RBS posts £2.2bn third-quarter pre-tax loss
by Gill Montia
Story link: RBS posts £2.2bn third-quarter pre-tax loss
Royal Bank of Scotland (RBS) has announced that it made a pre-tax loss of £2.2 billion in the three months to the end of September; the result compares with a profit of £1.9 billion in the same period last year.
The group’s impairment charges remained high, at £3.3 billion for the third quarter, with impairments and credit market writedowns concentrated in its Non-Core division.
However, writedowns are still rising at its Ulster Bank and RBS Citizens lending unit, in the US.
The bank has achieved £45.5 billion of new lending to UK companies so far in 2009, reflecting a 5% third-quarter increase in lending to small and medium sized enterprises, compared with the second quarter.

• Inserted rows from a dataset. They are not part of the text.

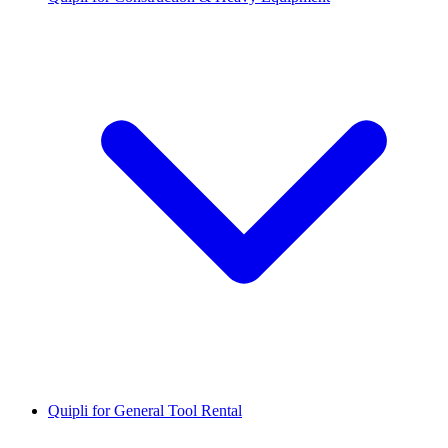
Quipli for General Tool Rental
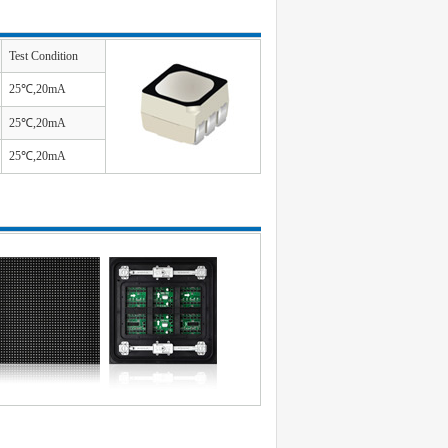
Test Condition
25℃,20mA
25℃,20mA
25℃,20mA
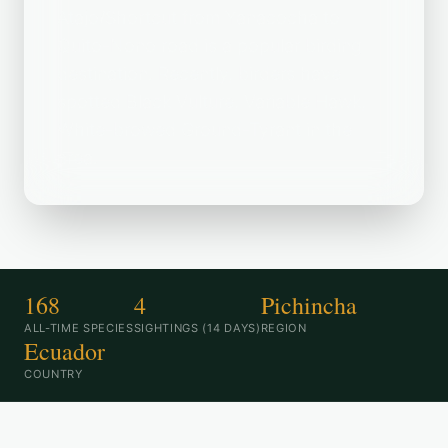
Atajo/Shortcut from Yanacocha to
Quito-Nono road is a popular birding
destination. Recently, birders have
spotted Black Vulture, Variable Hawk,
White-browed Ground-Tyrant in the
area.
168
4
Pichincha
ALL-TIME SPECIES
SIGHTINGS (14 DAYS)
REGION
Ecuador
COUNTRY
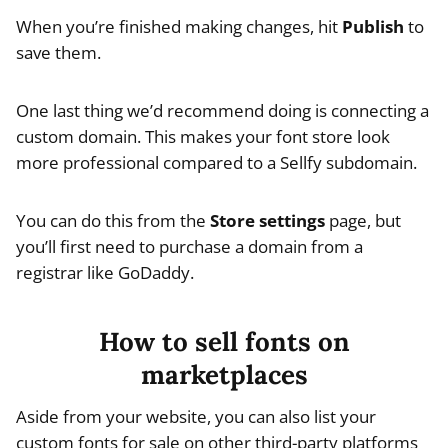
When you’re finished making changes, hit
Publish
to
save them.
One last thing we’d recommend doing is connecting a
custom domain. This makes your font store look
more professional compared to a Sellfy subdomain.
You can do this from the
Store settings
page, but
you’ll first need to purchase a domain from a
registrar like GoDaddy.
How to sell fonts on
marketplaces
Aside from your website, you can also list your
custom fonts for sale on other third-party platforms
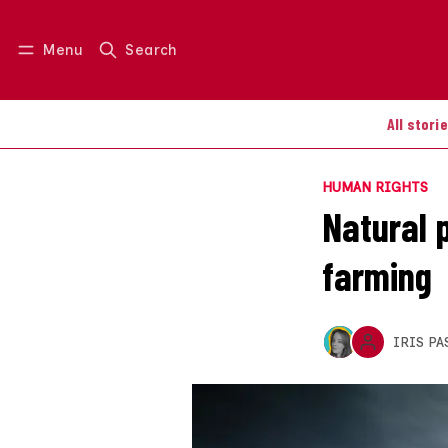
Menu
Search
Log in
Join us
All stori
HUMAN RIGHTS
Natural p
farming
IRIS PA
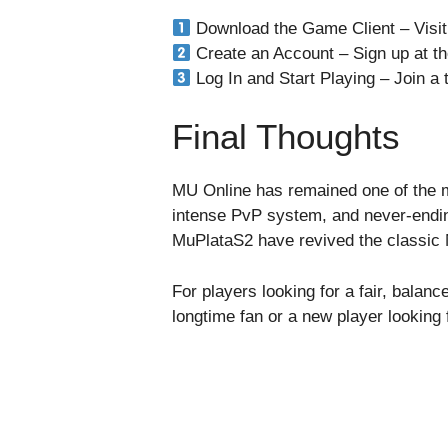
Download the Game Client – Visit
Create an Account – Sign up at th
Log In and Start Playing – Join a
Final Thoughts
MU Online has remained one of the m
intense PvP system, and never-ending 
MuPlataS2 have revived the classic 
For players looking for a fair, bala
longtime fan or a new player lookin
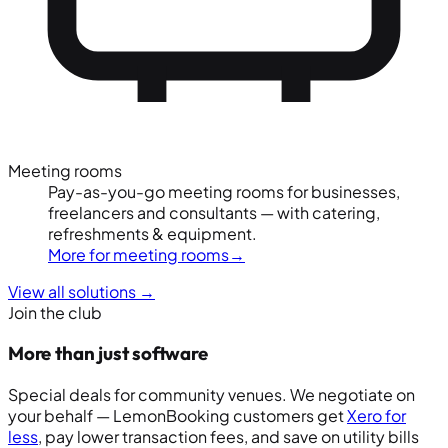
Meeting rooms
Pay-as-you-go meeting rooms for businesses,
freelancers and consultants — with catering,
refreshments & equipment.
More for meeting rooms
→
View all solutions
→
Join the club
More than just software
Special deals for community venues. We negotiate on
your behalf — LemonBooking customers get
Xero for
less
, pay lower transaction fees, and save on utility bills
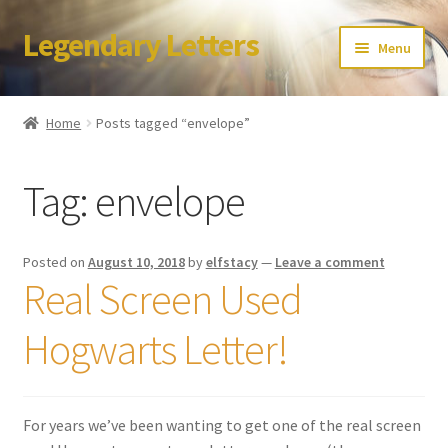
Legendary Letters
Skip
Skip
Menu
to
to
navigation
content
Home
Home
Posts tagged “envelope”
About Us
Tag:
envelope
Terms & Conditions
Account
Posted on
August 10, 2018
by
elfstacy
—
Leave a comment
Real Screen Used
Audio
Hogwarts Letter!
Blog
Cart
For years we’ve been wanting to get one of the real screen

The group’s Core Tier 1 capital ratio declined to 5.5% at the end of September but plans agreed with the Government and participation in the Asset Protection Scheme will take the ratio to “well above” its 8% target.
The same plans will see the taxpayers’ stake in the business increase from around 70% to 84%.
The lender described the third quarter as showing “a number of encouraging trends” but says it remains cautious about economic prospects “as the recovery seems likely to be slow and unemployment continues to rise”.
In other RBS new, the group is about to embark on a programme of disposals that will satisfy EU competition rules, given the extent of its state support.
The banks looks set to sell 318 branches across the UK, including its NatWest brand in Scotland.
The group’s Direct Line and Churchill insurance businesses, Global Merchant Services, RBS Sempra Commodities and card payment units are also expected to be auctioned off.